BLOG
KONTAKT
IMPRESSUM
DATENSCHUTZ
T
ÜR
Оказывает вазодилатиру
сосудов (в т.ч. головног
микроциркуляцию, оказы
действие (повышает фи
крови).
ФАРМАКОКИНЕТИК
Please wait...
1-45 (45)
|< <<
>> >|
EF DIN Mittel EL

------------------------

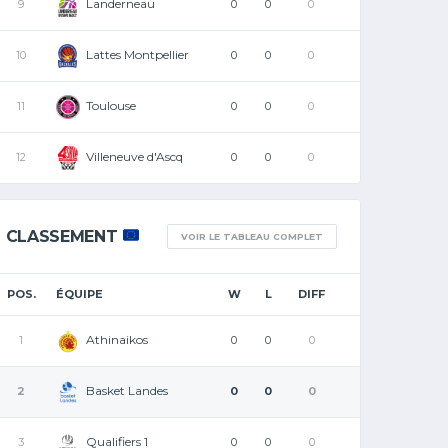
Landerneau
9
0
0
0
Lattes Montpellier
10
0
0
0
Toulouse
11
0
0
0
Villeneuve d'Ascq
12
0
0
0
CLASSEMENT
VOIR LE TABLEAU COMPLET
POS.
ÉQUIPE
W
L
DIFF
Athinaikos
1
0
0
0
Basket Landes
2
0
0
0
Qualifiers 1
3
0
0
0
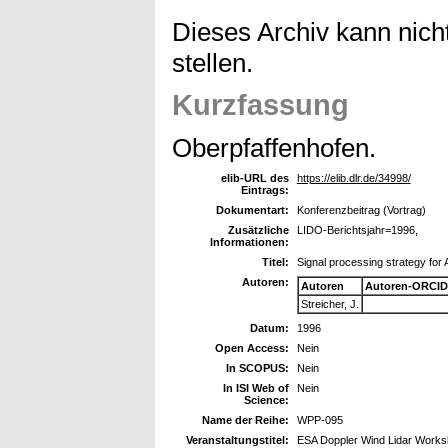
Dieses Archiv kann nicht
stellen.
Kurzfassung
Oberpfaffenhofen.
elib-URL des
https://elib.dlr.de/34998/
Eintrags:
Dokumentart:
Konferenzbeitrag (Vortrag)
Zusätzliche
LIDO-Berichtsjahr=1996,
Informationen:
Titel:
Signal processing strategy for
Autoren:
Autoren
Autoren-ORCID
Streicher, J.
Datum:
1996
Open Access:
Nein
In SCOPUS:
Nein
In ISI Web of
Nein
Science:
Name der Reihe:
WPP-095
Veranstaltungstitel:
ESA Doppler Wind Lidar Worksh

------------------------

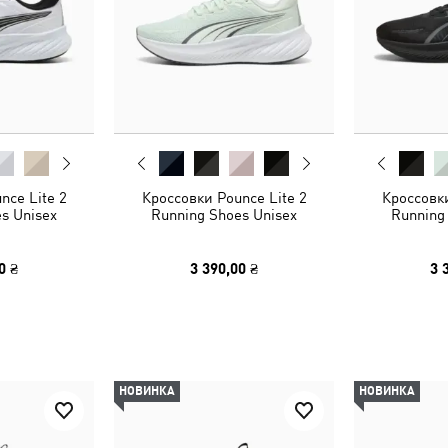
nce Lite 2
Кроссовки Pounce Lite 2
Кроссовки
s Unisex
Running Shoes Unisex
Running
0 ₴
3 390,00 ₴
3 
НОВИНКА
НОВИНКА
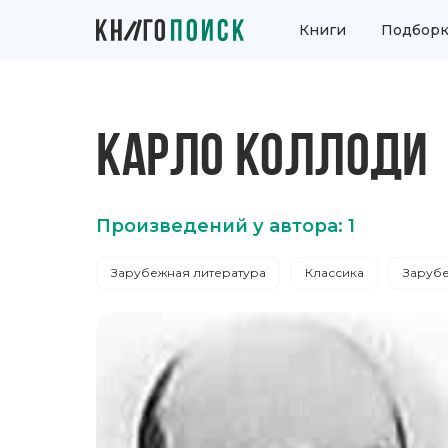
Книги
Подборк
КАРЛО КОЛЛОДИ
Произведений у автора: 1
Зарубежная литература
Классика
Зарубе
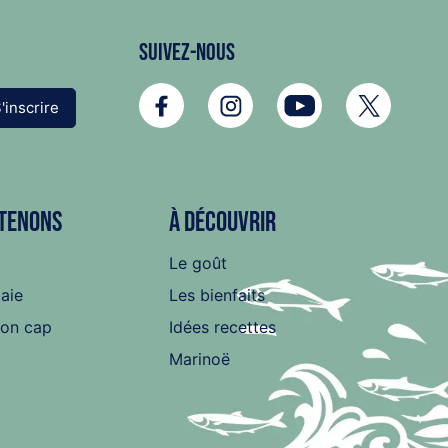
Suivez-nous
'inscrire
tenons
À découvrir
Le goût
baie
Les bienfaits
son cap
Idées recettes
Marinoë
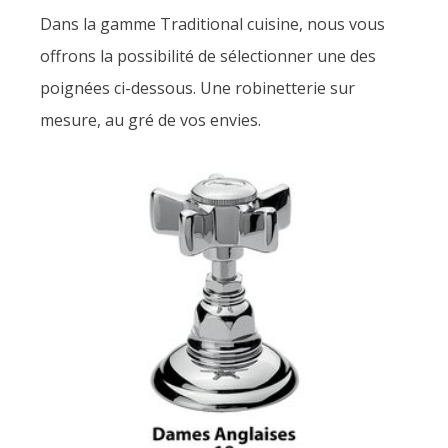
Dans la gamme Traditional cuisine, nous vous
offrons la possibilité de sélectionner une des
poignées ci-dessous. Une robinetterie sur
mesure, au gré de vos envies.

------------------------

### Exercise brief
Gather each line in the data that holds the string "nous".

### Output for this task
Suivez-nous
Dans la gamme Traditional cuisine, nous vous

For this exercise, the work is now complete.